Von Frühling bis zum Herbst gleicht unser schönes Südbaden einem Schlaraffenland. Spargel, Erdbeeren, Kirschen, Äpfel, Trauben, Kürbisse und viele weitere Köstlichkeiten reifen auf den Feldern heran und warten darauf, geerntet, verzehrt oder veredelt zu werden. Jeder, der sich in dieser Zeit in der freien Landschaft bewegt, ist der ständigen Versuchung ausgesetzt, einfach zuzugreifen und zu genießen, was die Natur ihm anbietet. Traurig, aber wahr ist, dass immer weniger dieser Versuchung widerstehen können und nicht verstehen, dass der Griff zur Frucht am fremden Baum keine Lappalie ist, sondern Diebstahl. Dabei macht es keinen Unterschied, ob man nur ein kleines bisschen stiehlt oder mehrere Taschen bis hin zu ganzen Anhängern füllt. Kein anständiger Mensch kommt auf die Idee, seinen Nachbarn einfach Münzen aus der Sparbüchse zu klauen, auch wenn die Büchse voll ist und der Verlust nicht auffallen würde. Man macht es nicht, weil es Diebstahl ist, und dieser ist in unserer Gesellschaft eigentlich geächtet.

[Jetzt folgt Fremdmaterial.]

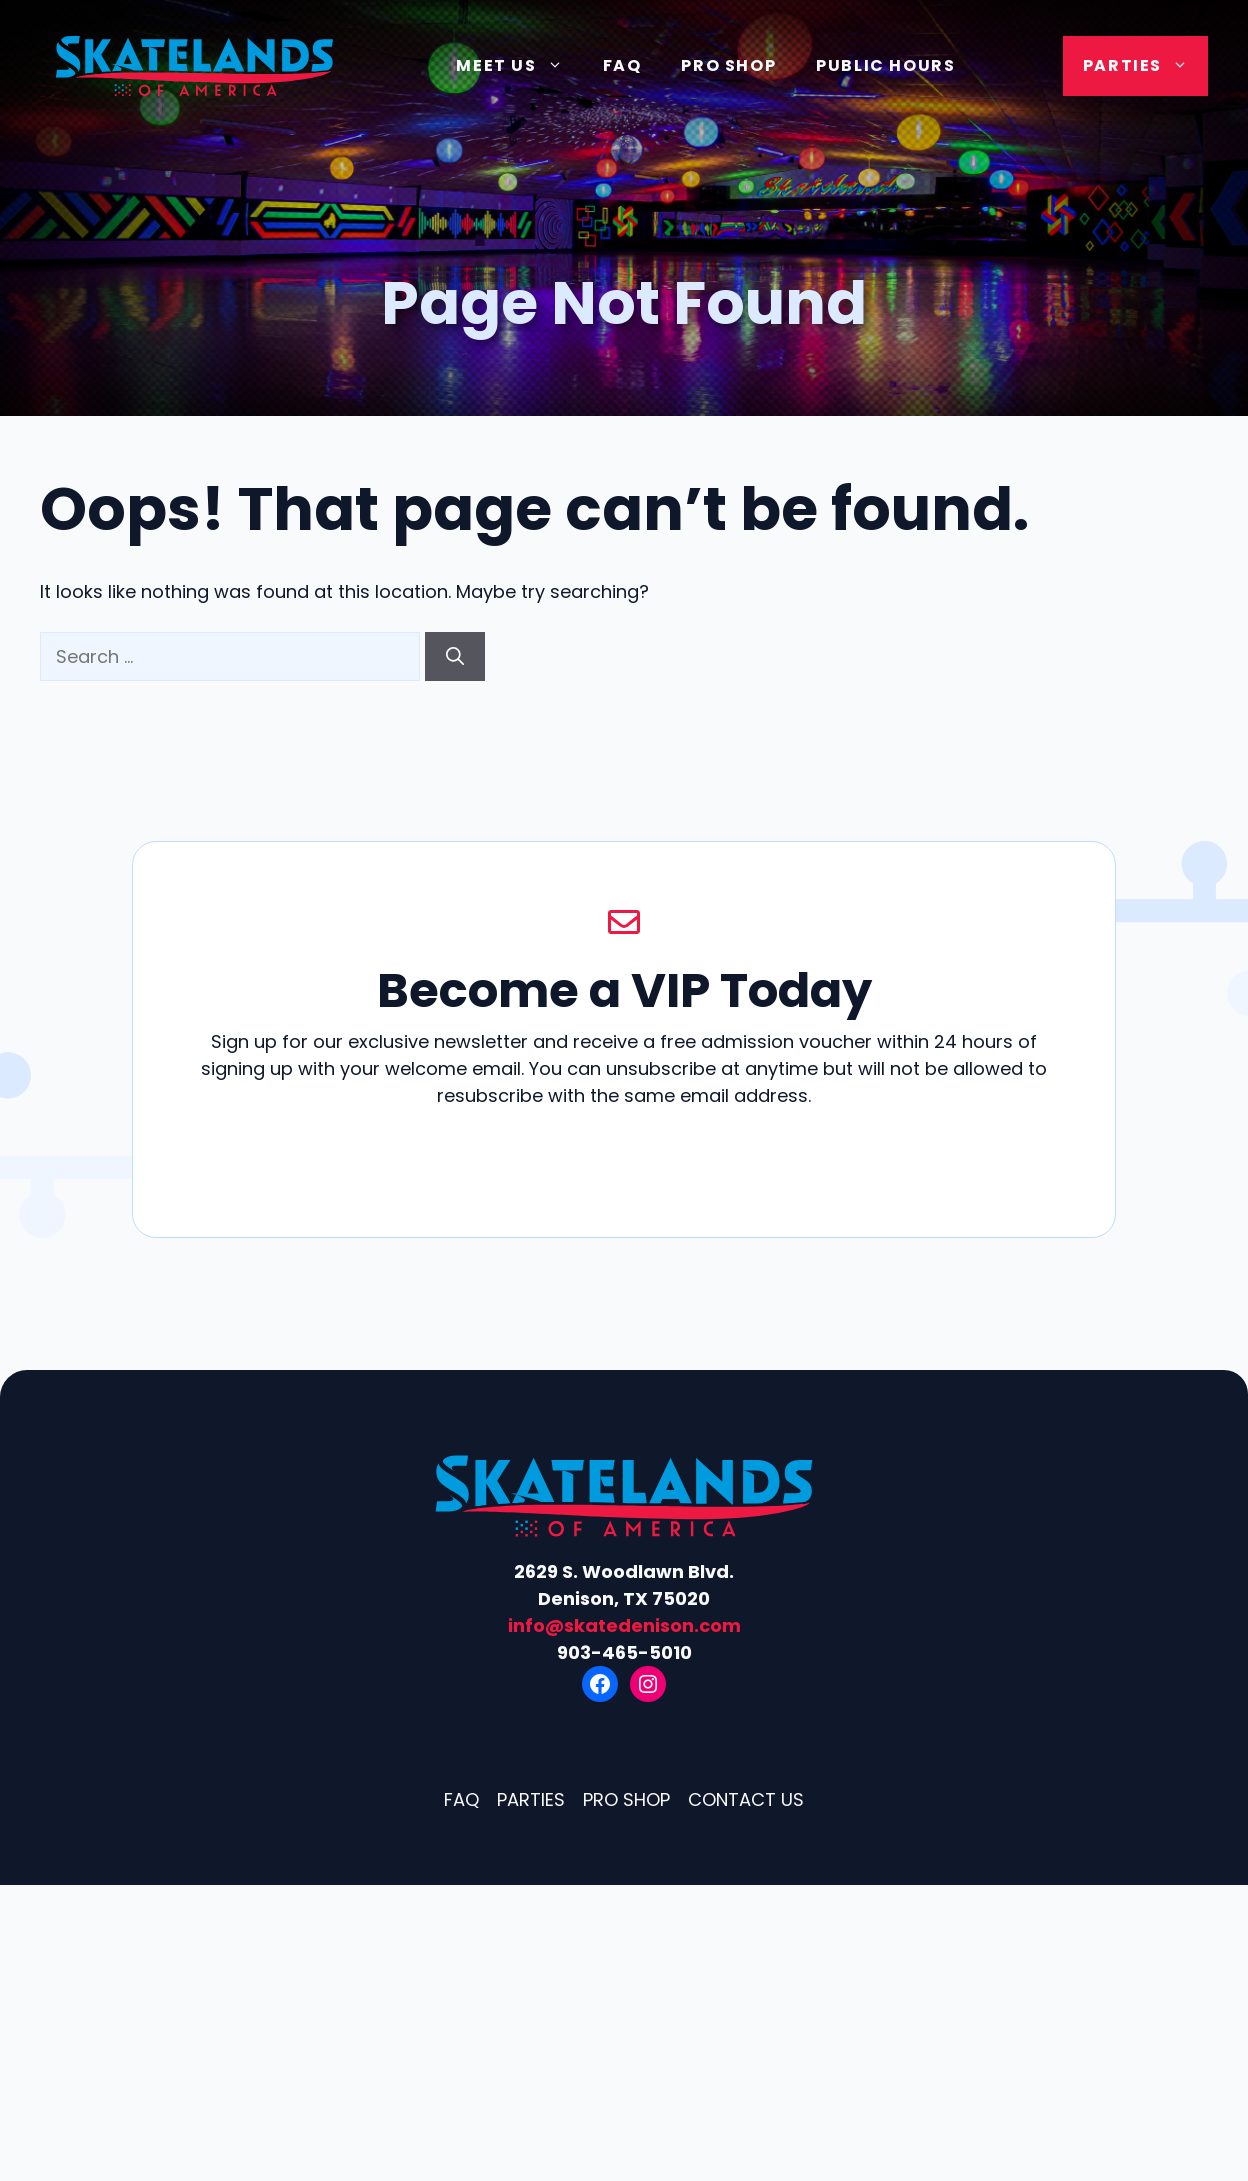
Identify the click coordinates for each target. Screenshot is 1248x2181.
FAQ (622, 65)
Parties (1145, 66)
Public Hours (885, 65)
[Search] (455, 656)
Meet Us (519, 66)
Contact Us (746, 1799)
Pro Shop (728, 65)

Warum also fällt es vielen Menschen so leicht, sich einfach an Obst und Gemüse zu bedienen, das ihnen nicht gehört? Ich denke, es liegt an dem fehlenden Verständnis für die Arbeit, die Landwirtinnen und Landwirte in die Pflege der Pflanzen stecken, damit diese Früchte tragen können, und dass sie von dieser Pflege leben, indem sie die Ernte verkaufen. Der Obstklau ist demnach ein weiteres Symptom der Entfremdung unserer Gesellschaft von der Landwirtschaft. Sie schreitet leider ungebrochen voran. Und
das wiederum ist noch ein weiterer Grund, weshalb Landwirtschaft endlich ein Schwerpunkt in der Schule werden muss.